During the past three elections, Millennial voters have become a larger percentage of the American electorate, and a new study found that these voters have longer waits in line at the ballot box than their fellow citizens.
A new study, published as a joint effort of The Advancement Project and OurTime.org, found that young and minority voters experienced a greater “time tax” on average than other voters in the 2012 presidential election. It found that African-American and Latino voters faced an average wait time of 20.2 minutes, almost eight more minutes than other voters at the ballot box.

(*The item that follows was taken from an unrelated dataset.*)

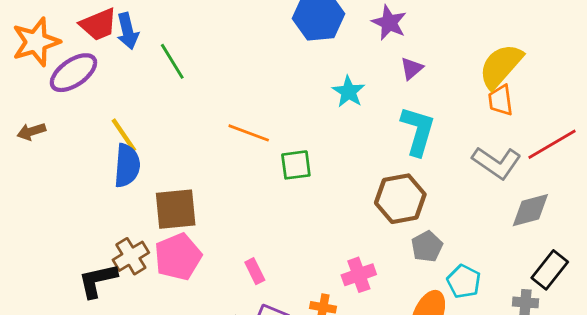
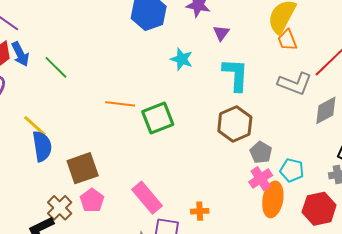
green square: (296, 165) -> (158, 118), size x1.4
pink pentagon: (178, 257) -> (92, 200), size x0.7
pink rectangle: (255, 271) -> (147, 198), size x1.8
pink cross: (359, 275) -> (261, 179), moved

The study particularly focused on precincts in Virginia and Florida, the states with the longest wait times, and found correlations between the percentage of the youth population in a precinct and longer wait times. In Miami-Dade, Orange, and Fairfax counties—precincts with higher proportions of voters under the age of 30—faced later closing times and longer lines.

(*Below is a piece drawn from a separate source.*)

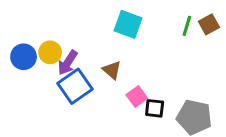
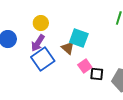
cyan square: (128, 24) -> (79, 38), moved
yellow circle: (50, 52) -> (41, 23), moved

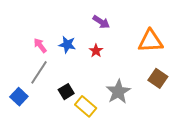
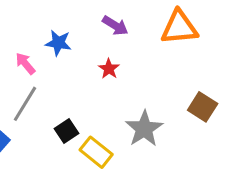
orange triangle: (150, 41) -> (179, 28), moved
blue star: (67, 45) -> (58, 43), moved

Katherine Culliton-González, the director of Advancement Project’s Voter Protection Program, told Mother Jones that their research counters the idea that young and minority voters face longer waits because they live in more densely populated areas. Instead, she blames faulty policy.

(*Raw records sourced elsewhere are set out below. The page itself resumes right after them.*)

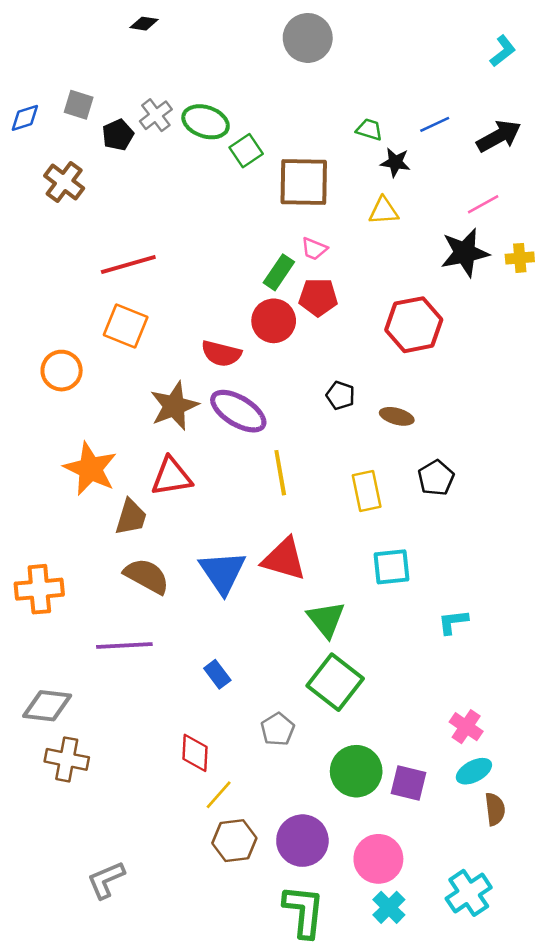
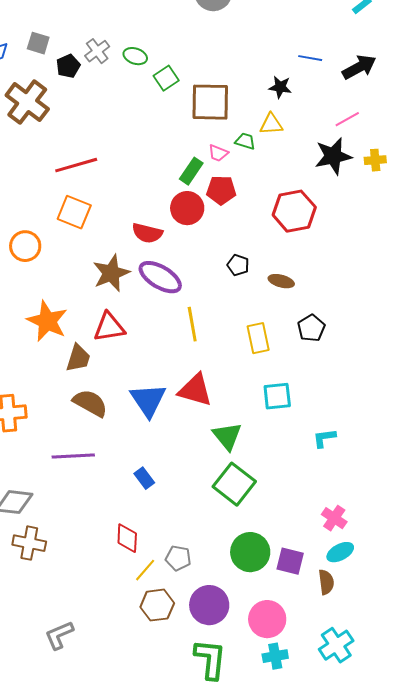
green ellipse: (206, 122) -> (135, 56), size x0.7
blue line: (435, 124) -> (310, 58), turned 35
green trapezoid: (369, 130) -> (245, 141), moved
brown cross: (64, 182) -> (27, 102), size x1.4
gray pentagon: (278, 729) -> (178, 558), moved, turned -30
brown semicircle: (495, 809) -> (326, 582), moved
cyan cross: (389, 907) -> (275, 656), turned 35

Culliton-González explained that in Virginia “unless a voter can prove they are sick, otherwise disabled, or have to travel for work on Election Day, all voters must vote on the first Tuesday in November. These limits are probably what caused the disparities, as due to socioeconomic factors, many young voters of color have less flexibility in their work schedules.”
The authors of the study offer several suggestions to address the issue, such as adopting online and same day voter registration and eliminating strict voter identification requirements.
They caution that if changes are not adopted soon, many young voters may choose not to participate in future elections.
“Even when they do not prove outcome-determinative, such waits exact a real toll on real voters,” law professor at Loyola University Justin Levitt said. “Sometimes, the burdens of excessive lines are sufficient to deter participation entirely.”